> [RECORDS SUPPLIED]

********

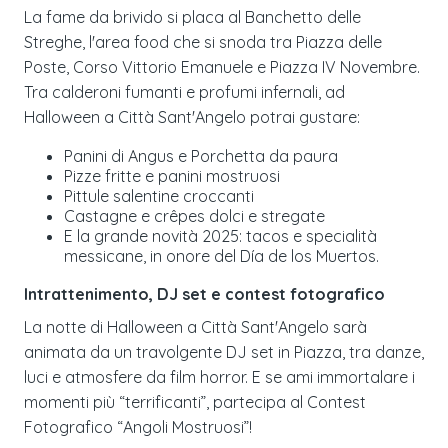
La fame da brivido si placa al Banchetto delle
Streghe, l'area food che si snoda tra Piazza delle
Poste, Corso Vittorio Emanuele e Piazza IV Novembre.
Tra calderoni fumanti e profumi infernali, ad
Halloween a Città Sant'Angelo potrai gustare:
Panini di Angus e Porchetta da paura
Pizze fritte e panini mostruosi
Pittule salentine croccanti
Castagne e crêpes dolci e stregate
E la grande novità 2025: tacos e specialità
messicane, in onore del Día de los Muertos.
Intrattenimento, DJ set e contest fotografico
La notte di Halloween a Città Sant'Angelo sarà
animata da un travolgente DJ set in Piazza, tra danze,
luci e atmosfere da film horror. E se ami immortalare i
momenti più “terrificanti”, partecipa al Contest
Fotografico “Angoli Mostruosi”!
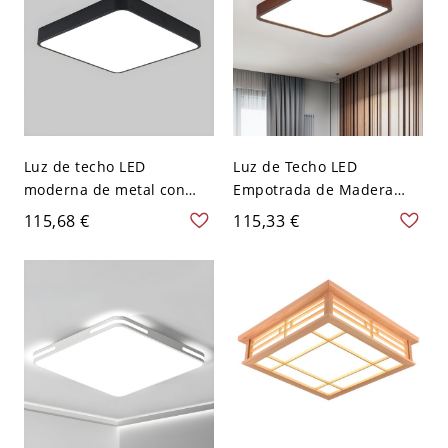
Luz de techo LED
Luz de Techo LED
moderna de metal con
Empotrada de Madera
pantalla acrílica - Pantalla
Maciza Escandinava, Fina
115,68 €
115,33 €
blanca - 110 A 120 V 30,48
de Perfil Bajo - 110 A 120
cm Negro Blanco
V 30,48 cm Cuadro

********

Beginning with the line that contains "moderna de metal con", restate word for word each line through the last one in the data, and write nothing more.

moderna de metal con
Empotrada de Madera
pantalla acrílica - Pantalla
Maciza Escandinava, Fina
115,68 €
115,33 €
blanca - 110 A 120 V 30,48
de Perfil Bajo - 110 A 120
cm Negro Blanco
V 30,48 cm Cuadro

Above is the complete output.